# TASK GOAL:
Nothing in the entries may differ when you return them.

# DATA:
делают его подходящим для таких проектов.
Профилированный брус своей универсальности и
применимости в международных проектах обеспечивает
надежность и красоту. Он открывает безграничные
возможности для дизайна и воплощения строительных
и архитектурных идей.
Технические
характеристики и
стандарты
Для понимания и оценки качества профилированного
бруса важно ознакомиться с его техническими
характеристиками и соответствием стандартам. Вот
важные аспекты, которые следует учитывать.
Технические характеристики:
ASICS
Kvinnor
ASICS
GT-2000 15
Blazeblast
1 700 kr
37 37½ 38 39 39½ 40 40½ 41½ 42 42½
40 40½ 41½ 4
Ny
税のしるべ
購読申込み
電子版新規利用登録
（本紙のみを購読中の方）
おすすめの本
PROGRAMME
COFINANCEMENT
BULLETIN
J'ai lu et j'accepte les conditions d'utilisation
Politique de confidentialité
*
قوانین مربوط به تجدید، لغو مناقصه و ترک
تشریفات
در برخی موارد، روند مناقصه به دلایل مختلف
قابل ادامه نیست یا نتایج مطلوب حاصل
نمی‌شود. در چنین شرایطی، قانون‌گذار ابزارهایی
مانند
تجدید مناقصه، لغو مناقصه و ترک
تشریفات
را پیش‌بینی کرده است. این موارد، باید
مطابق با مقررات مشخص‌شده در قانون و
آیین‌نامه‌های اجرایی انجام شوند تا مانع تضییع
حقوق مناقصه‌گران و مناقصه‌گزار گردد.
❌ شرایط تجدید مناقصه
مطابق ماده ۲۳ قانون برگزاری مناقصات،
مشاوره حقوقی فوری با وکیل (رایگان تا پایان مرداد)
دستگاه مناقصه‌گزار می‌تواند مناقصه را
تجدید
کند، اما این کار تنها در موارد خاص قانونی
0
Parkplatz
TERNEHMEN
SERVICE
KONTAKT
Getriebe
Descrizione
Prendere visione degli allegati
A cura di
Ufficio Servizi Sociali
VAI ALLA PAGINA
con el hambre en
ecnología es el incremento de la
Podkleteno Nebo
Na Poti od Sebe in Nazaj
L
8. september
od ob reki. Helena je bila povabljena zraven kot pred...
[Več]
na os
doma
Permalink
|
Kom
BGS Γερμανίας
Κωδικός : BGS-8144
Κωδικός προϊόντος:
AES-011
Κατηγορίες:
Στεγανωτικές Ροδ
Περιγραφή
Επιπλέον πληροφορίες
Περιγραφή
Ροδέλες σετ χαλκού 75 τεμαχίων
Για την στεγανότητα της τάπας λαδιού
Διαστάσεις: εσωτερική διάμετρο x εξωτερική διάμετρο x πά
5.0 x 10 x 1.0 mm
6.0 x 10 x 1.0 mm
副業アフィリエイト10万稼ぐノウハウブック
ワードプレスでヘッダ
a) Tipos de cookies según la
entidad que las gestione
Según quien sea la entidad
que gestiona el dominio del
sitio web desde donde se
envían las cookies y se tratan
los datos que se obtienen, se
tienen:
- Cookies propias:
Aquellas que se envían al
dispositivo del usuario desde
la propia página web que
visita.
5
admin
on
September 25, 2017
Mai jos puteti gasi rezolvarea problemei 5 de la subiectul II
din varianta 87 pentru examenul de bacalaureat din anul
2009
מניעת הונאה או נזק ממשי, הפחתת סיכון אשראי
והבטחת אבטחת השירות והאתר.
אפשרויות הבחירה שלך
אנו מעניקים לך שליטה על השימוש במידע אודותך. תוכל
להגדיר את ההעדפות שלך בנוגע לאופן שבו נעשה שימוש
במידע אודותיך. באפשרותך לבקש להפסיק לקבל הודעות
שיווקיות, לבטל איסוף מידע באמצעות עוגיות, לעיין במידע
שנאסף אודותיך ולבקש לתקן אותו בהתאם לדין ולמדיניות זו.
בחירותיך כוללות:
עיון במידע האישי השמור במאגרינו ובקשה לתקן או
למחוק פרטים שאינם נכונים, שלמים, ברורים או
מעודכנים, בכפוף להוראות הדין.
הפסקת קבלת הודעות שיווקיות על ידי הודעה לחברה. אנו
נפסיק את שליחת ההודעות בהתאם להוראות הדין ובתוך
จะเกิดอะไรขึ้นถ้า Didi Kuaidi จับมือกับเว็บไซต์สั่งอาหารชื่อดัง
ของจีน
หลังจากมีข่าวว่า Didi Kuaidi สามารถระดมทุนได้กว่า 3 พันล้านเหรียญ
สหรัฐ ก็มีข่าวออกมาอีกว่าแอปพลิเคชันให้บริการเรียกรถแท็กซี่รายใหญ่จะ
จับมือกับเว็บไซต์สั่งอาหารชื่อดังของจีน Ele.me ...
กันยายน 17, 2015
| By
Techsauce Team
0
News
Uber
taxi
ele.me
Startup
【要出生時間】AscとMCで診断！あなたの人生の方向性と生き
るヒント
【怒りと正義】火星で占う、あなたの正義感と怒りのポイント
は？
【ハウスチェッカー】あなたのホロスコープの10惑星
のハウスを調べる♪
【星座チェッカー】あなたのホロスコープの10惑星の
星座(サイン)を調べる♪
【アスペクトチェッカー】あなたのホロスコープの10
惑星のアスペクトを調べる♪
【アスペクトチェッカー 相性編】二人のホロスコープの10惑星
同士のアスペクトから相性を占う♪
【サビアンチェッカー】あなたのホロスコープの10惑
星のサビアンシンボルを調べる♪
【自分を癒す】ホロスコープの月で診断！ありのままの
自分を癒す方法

# OUTPUT:
делают его подходящим для таких проектов.
Профилированный брус своей универсальности и
применимости в международных проектах обеспечивает
надежность и красоту. Он открывает безграничные
возможности для дизайна и воплощения строительных
и архитектурных идей.
Технические
характеристики и
стандарты
Для понимания и оценки качества профилированного
бруса важно ознакомиться с его техническими
характеристиками и соответствием стандартам. Вот
важные аспекты, которые следует учитывать.
Технические характеристики:
ASICS
Kvinnor
ASICS
GT-2000 15
Blazeblast
1 700 kr
37 37½ 38 39 39½ 40 40½ 41½ 42 42½
40 40½ 41½ 4
Ny
税のしるべ
購読申込み
電子版新規利用登録
（本紙のみを購読中の方）
おすすめの本
PROGRAMME
COFINANCEMENT
BULLETIN
J'ai lu et j'accepte les conditions d'utilisation
Politique de confidentialité
*
قوانین مربوط به تجدید، لغو مناقصه و ترک
تشریفات
در برخی موارد، روند مناقصه به دلایل مختلف
قابل ادامه نیست یا نتایج مطلوب حاصل
نمی‌شود. در چنین شرایطی، قانون‌گذار ابزارهایی
مانند
تجدید مناقصه، لغو مناقصه و ترک
تشریفات
را پیش‌بینی کرده است. این موارد، باید
مطابق با مقررات مشخص‌شده در قانون و
آیین‌نامه‌های اجرایی انجام شوند تا مانع تضییع
حقوق مناقصه‌گران و مناقصه‌گزار گردد.
❌ شرایط تجدید مناقصه
مطابق ماده ۲۳ قانون برگزاری مناقصات،
مشاوره حقوقی فوری با وکیل (رایگان تا پایان مرداد)
دستگاه مناقصه‌گزار می‌تواند مناقصه را
تجدید
کند، اما این کار تنها در موارد خاص قانونی
0
Parkplatz
TERNEHMEN
SERVICE
KONTAKT
Getriebe
Descrizione
Prendere visione degli allegati
A cura di
Ufficio Servizi Sociali
VAI ALLA PAGINA
con el hambre en
ecnología es el incremento de la
Podkleteno Nebo
Na Poti od Sebe in Nazaj
L
8. september
od ob reki. Helena je bila povabljena zraven kot pred...
[Več]
na os
doma
Permalink
|
Kom
BGS Γερμανίας
Κωδικός : BGS-8144
Κωδικός προϊόντος:
AES-011
Κατηγορίες:
Στεγανωτικές Ροδ
Περιγραφή
Επιπλέον πληροφορίες
Περιγραφή
Ροδέλες σετ χαλκού 75 τεμαχίων
Για την στεγανότητα της τάπας λαδιού
Διαστάσεις: εσωτερική διάμετρο x εξωτερική διάμετρο x πά
5.0 x 10 x 1.0 mm
6.0 x 10 x 1.0 mm
副業アフィリエイト10万稼ぐノウハウブック
ワードプレスでヘッダ
a) Tipos de cookies según la
entidad que las gestione
Según quien sea la entidad
que gestiona el dominio del
sitio web desde donde se
envían las cookies y se tratan
los datos que se obtienen, se
tienen:
- Cookies propias:
Aquellas que se envían al
dispositivo del usuario desde
la propia página web que
visita.
5
admin
on
September 25, 2017
Mai jos puteti gasi rezolvarea problemei 5 de la subiectul II
din varianta 87 pentru examenul de bacalaureat din anul
2009
מניעת הונאה או נזק ממשי, הפחתת סיכון אשראי
והבטחת אבטחת השירות והאתר.
אפשרויות הבחירה שלך
אנו מעניקים לך שליטה על השימוש במידע אודותך. תוכל
להגדיר את ההעדפות שלך בנוגע לאופן שבו נעשה שימוש
במידע אודותיך. באפשרותך לבקש להפסיק לקבל הודעות
שיווקיות, לבטל איסוף מידע באמצעות עוגיות, לעיין במידע
שנאסף אודותיך ולבקש לתקן אותו בהתאם לדין ולמדיניות זו.
בחירותיך כוללות:
עיון במידע האישי השמור במאגרינו ובקשה לתקן או
למחוק פרטים שאינם נכונים, שלמים, ברורים או
מעודכנים, בכפוף להוראות הדין.
הפסקת קבלת הודעות שיווקיות על ידי הודעה לחברה. אנו
נפסיק את שליחת ההודעות בהתאם להוראות הדין ובתוך
จะเกิดอะไรขึ้นถ้า Didi Kuaidi จับมือกับเว็บไซต์สั่งอาหารชื่อดัง
ของจีน
หลังจากมีข่าวว่า Didi Kuaidi สามารถระดมทุนได้กว่า 3 พันล้านเหรียญ
สหรัฐ ก็มีข่าวออกมาอีกว่าแอปพลิเคชันให้บริการเรียกรถแท็กซี่รายใหญ่จะ
จับมือกับเว็บไซต์สั่งอาหารชื่อดังของจีน Ele.me ...
กันยายน 17, 2015
| By
Techsauce Team
0
News
Uber
taxi
ele.me
Startup
【要出生時間】AscとMCで診断！あなたの人生の方向性と生き
るヒント
【怒りと正義】火星で占う、あなたの正義感と怒りのポイント
は？
【ハウスチェッカー】あなたのホロスコープの10惑星
のハウスを調べる♪
【星座チェッカー】あなたのホロスコープの10惑星の
星座(サイン)を調べる♪
【アスペクトチェッカー】あなたのホロスコープの10
惑星のアスペクトを調べる♪
【アスペクトチェッカー 相性編】二人のホロスコープの10惑星
同士のアスペクトから相性を占う♪
【サビアンチェッカー】あなたのホロスコープの10惑
星のサビアンシンボルを調べる♪
【自分を癒す】ホロスコープの月で診断！ありのままの
自分を癒す方法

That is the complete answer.